Ele terminaria a integração do país. Todas estradas federais do Brasil, esteja certo disso, estariam duplicadas. Teríamos ainda uma grande infraestrutura portuária e aeroportuária. Eu trabalhei no programa JK-65 (Juscelino disputaria a presidência em 1965, mas com o golpe de 64 não houve eleições), caso ele tivesse sido implementado, teríamos alcançado a produção agrícola que temos hoje no início da década de 90.

O senhor acaba de lançar um livro sobre JK. Como era a relação de vocês dois?
Muito íntima. Quando nos conhecemos, em 1961, ele já havia deixado a presidência e estava sob um ataque constante de Jânio (Quadros, então presidente), que dizia que o inimigo público número um do Brasil era Juscelino. Tivemos uma relação bem próxima neste período. Em 1963, numa reunião em Vinhedo, São Paulo, tive a honra de lançá-lo como candidato a presidente. Morreu, em 1976, com meu telefone no bolso. Ele ia ao Rio de Janeiro, ofereci meu avião, mas preferiu ir de carro, acabou morrendo num desastre na estrada.

O senhor é reconhecidamente bem relacionado. É verdade que tem mais de 13 mil telefones de poderosos em sua agenda?
Talvez 13,5 mil (risos). Subiu um bocadinho.

Quem está na sua agenda?
Ter o telefone não quer dizer nada, o importante é ser atendido por essas pessoas.

Quem atende ao senhor?
Aí é segredo, só eles que podem contar, não é mesmo (risos)?

Como construiu toda essa rede?
Começou quando fiz o Fórum de Salzburg (Áustria), em 1976, primeira abertura do Brasil em termos de comércio internacional. Foram 3 mil pessoas representativas do mundo todo. De lá para cá foram diversos outros eventos, além da própria Brasilinvest, que tem sócios em 30 países. O mais importante é ligar para sugerir e não para pedir, essa é a única maneira de se manter uma grande rede de bons contatos.

Veja fotos do livro "JK A Coragem da Ambição"

Perfil

Começo: Mario Garnero, hoje com 73 anos, começou a trabalhar cedo, com 17, construindo casas em São Paulo.
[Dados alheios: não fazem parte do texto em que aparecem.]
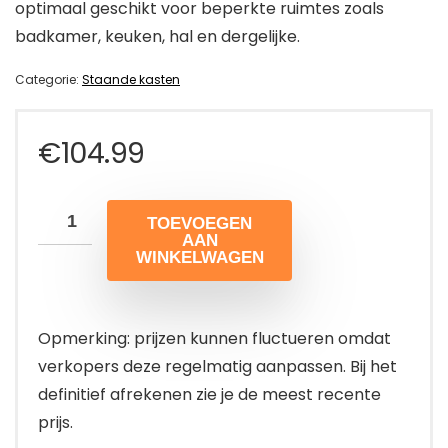
optimaal geschikt voor beperkte ruimtes zoals
badkamer, keuken, hal en dergelijke.
Categorie:
Staande kasten
€
104.99
TOEVOEGEN
AAN
WINKELWAGEN
Opmerking: prijzen kunnen fluctueren omdat
verkopers deze regelmatig aanpassen. Bij het
definitief afrekenen zie je de meest recente
prijs.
A intenção dele é se aposentar aos 93. Até hoje mantém um ritmo forte de trabalho: 12 horas por dia.

Peculiaridades
: Garnero gosta de apelidar quem o cerca. Politicamente incorreto, quando quer falar com o xeque Salman Al-Khalifa (fortuna pessoal de US$ 15 bilhões), pede à secretária, de origem oriental: "Japoronguinha, liga pro milk-shake!". George W. Bush é chamado de Bushinho.

Conhecido
: ele é amigo de George Bush (o pai) e troca confidências com o lorde Jacob Rothschild.